• **TASK BRIEF**
In the listing below, count the lines containing the string "acier" and state only the number.

• **DATA TO USE**
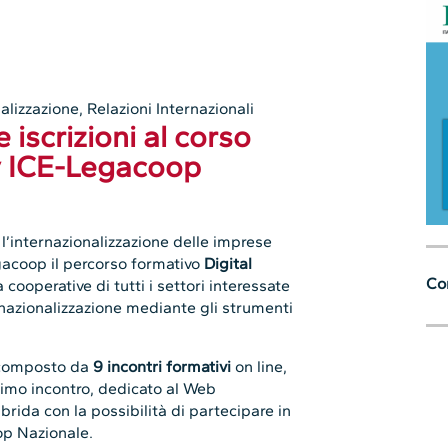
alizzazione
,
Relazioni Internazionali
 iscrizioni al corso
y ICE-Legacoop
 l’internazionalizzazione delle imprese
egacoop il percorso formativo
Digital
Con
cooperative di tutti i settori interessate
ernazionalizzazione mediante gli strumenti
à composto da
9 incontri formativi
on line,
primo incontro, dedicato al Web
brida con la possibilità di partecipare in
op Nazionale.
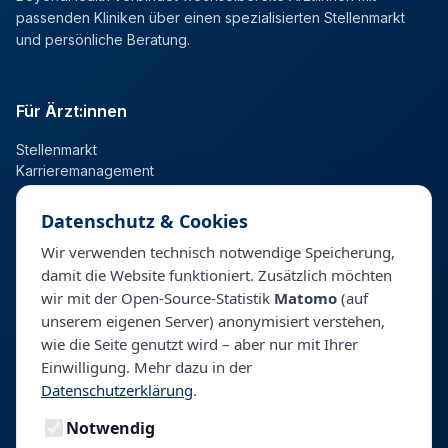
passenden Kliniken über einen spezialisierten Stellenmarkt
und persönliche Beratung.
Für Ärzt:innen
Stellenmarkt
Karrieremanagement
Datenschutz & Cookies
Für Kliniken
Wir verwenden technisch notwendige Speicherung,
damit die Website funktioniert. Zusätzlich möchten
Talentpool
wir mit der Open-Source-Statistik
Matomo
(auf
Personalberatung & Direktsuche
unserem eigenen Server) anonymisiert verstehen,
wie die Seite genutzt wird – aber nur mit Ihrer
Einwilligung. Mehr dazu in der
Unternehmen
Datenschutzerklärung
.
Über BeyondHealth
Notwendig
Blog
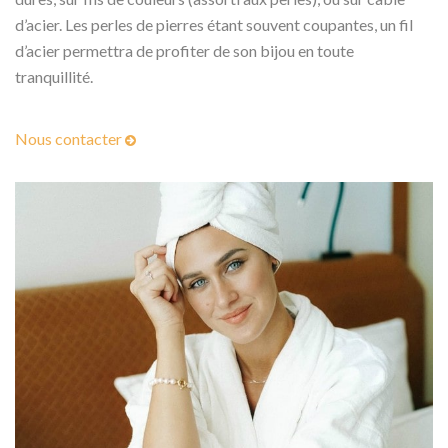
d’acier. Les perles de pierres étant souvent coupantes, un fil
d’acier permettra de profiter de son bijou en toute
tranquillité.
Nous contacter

• **TASK RESPONSE**
2